The Origins of the American Income Tax: The Revenue Act of 1894 and Its Aftermath by Richard J. Joseph (Syracuse University Press) offers a new and provocative interpretation of tax history and its surprising significance in current corporate debates.
Why do congressional critics want to
"pull up the income tax by its roots?"
Why do we have an income tax in the
first place – especially if its roots are no longer viable and the tax no
longer serves its intended purpose?
What are the roots of the tax system
anyway, and are they, in fact, still viable?
The Origins of the American Income Tax seeks answers to those questions
in the long-forgotten archives of tax history. Drawing on extensive
Congressional records from the nineteenth and twentieth centuries, the book
reveals how the fundamental ideas underlying our present system of income
taxation evolved during 1893-1895, leading to enactment of a broad-based income
tax in 1894. That initial law was intended to create a fair tax system based on
the principle of "ability-to-pay." With an eye for detail, Richard J. Joseph,
senior lecturer in federal income taxation at the University of Texas at Austin,
explores ways in which this system would serve as a model for future income tax
schemes. He explains how global and domestic changes rendered tariff taxation
passé. And he demonstrates how significant aspects of that early law, despite
its swift demise in the case of Pollock v. The Farmers' Loan & Trust Company,
inspire our current federal taxation system.
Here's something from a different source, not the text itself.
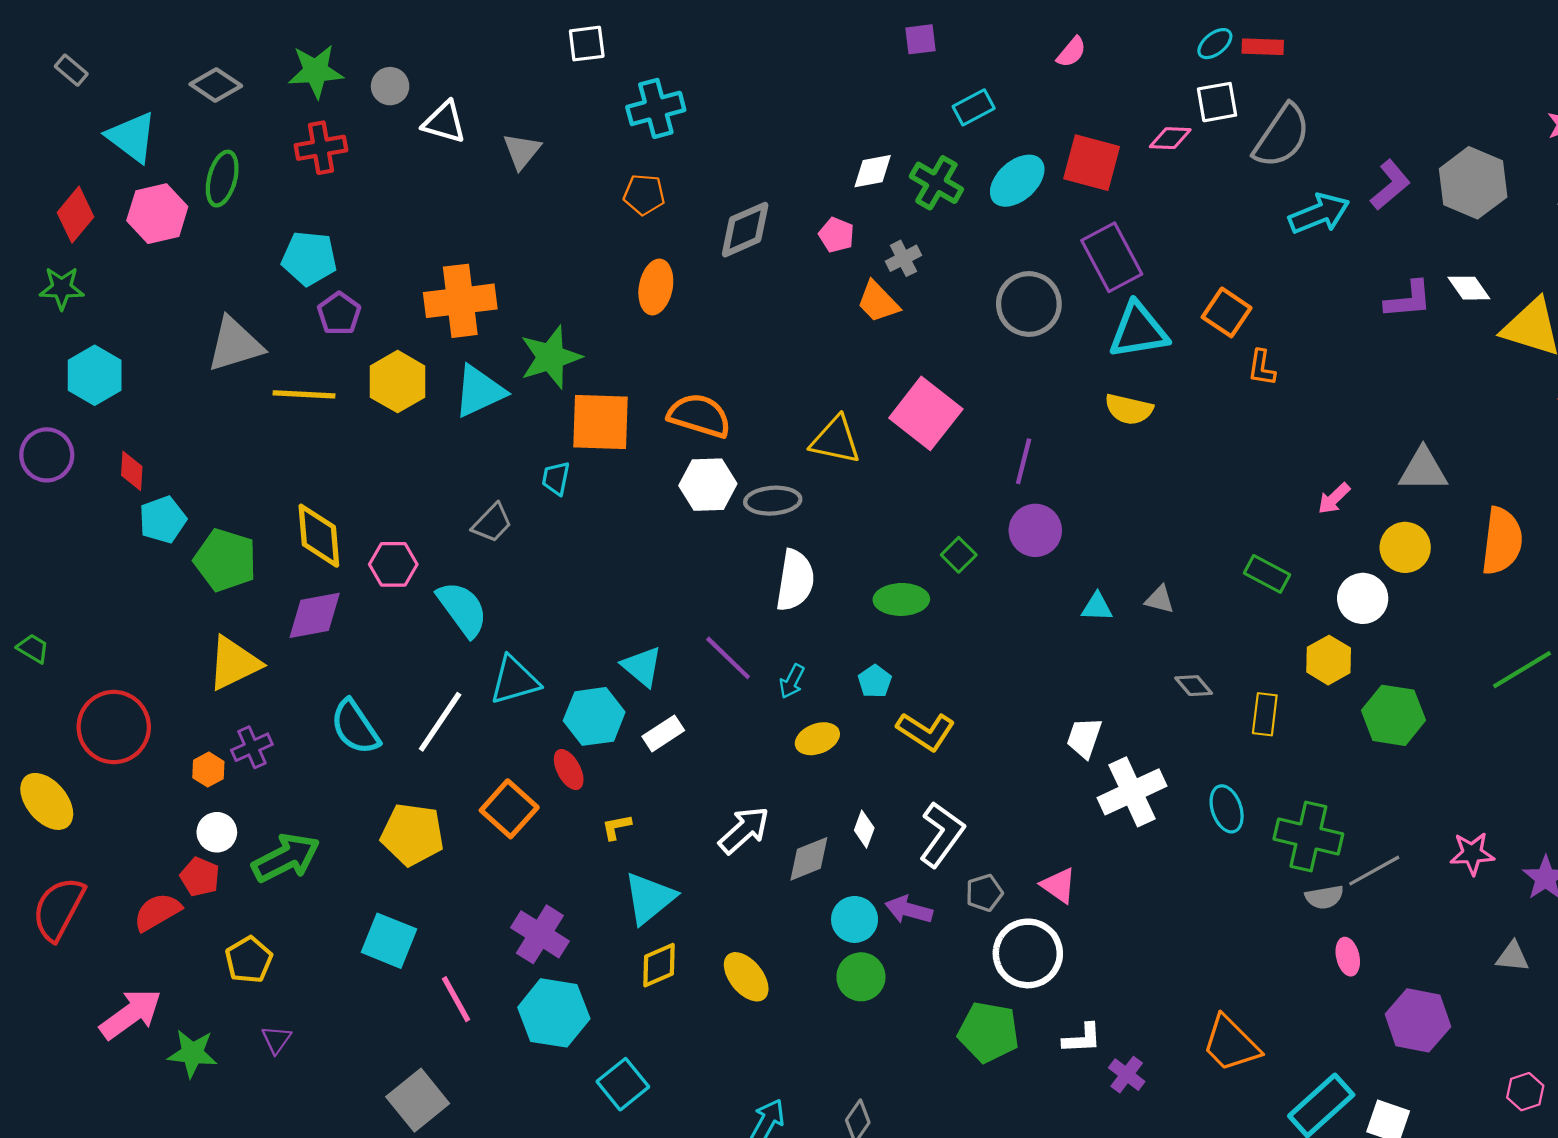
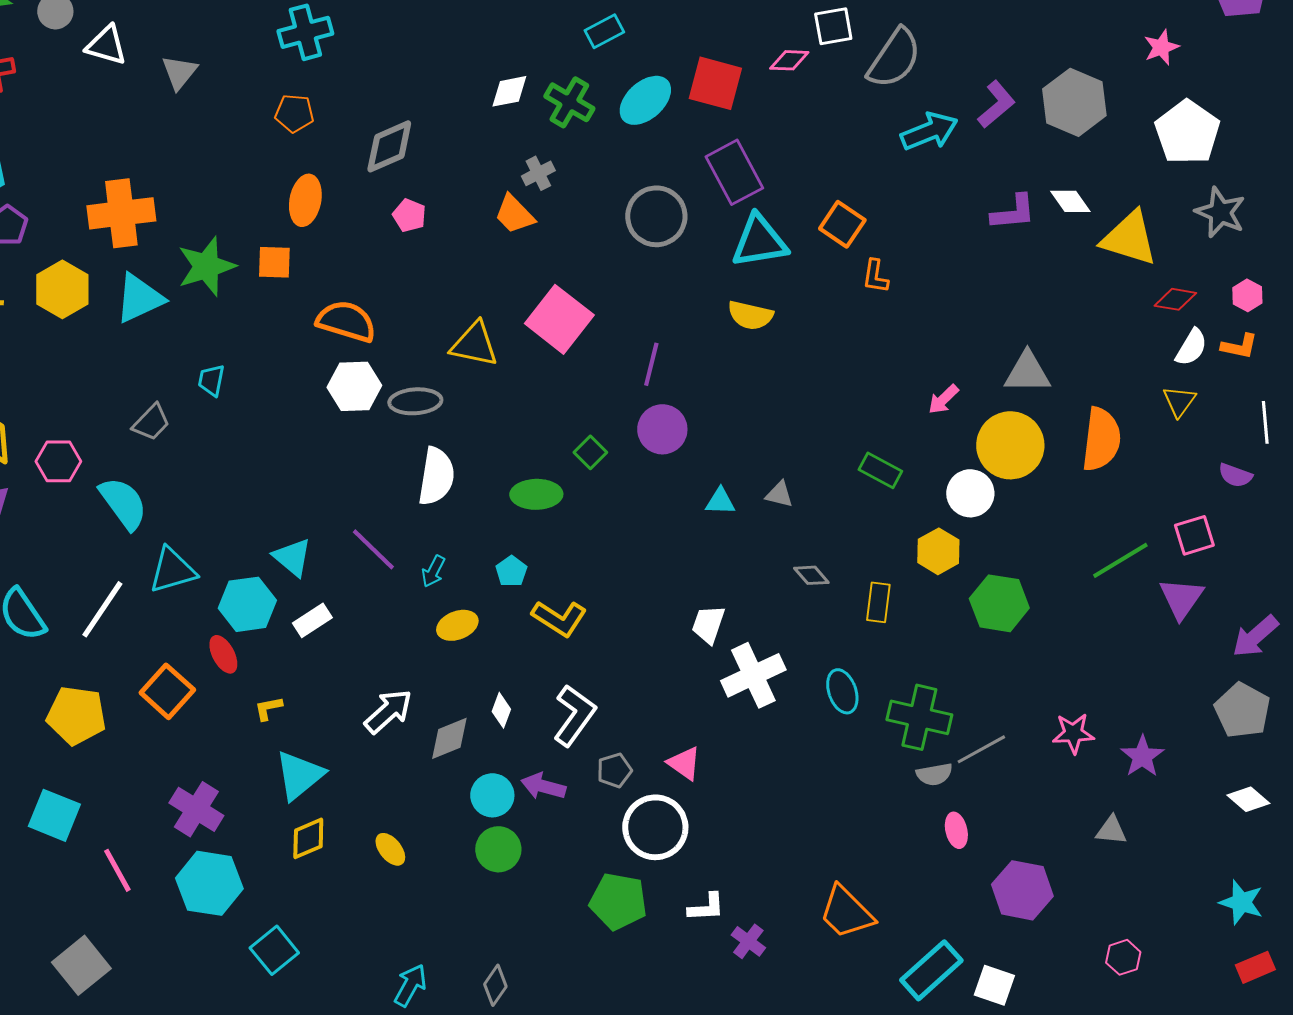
pink pentagon: (837, 235) -> (409, 215), moved
orange square: (601, 422) -> (274, 262), moved, size x0.6
yellow circle: (1405, 547) -> (1010, 445), size x1.4
yellow ellipse: (746, 977) -> (390, 849), size x0.7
This book marks the culmination of several
years' inquiry into the social origins of the American income tax.
The Origins of the American Income Tax was written in response to the
cries on the part of some congressional critics to “pull up the income tax by
its roots”, and attempts to shed light on the original intent, rationale, and
effect of the early income tax and thus to stimulate discussion and debate on
the philosophical underpinnings of our present tax system.
Excerpt from the book:
In
conducting this inquiry, I initially consulted the Congressional Record for
1913. It was in that year that the Sixty-third Congress enacted a permanent tax
on individual incomes. This tax, merged with a corporate tax instituted in 1909,
laid the foundation for our modern system of income taxation. I soon discovered
that relatively little is revealed in the way of why Congress wanted to
institute a broad-based tax on net income. Indeed, I learned, the central issue
in the debates of 1913 was not the impending shift to a new tax base, but rather
the degree to which rates should be progressive.
Joseph writes engagingly and The Origins of the American Income Tax makes the origins of tax law accessible to both lay persons and tax scholars. Its descriptions of corporate taxation, rarely if ever divulged before, are highly relevant today.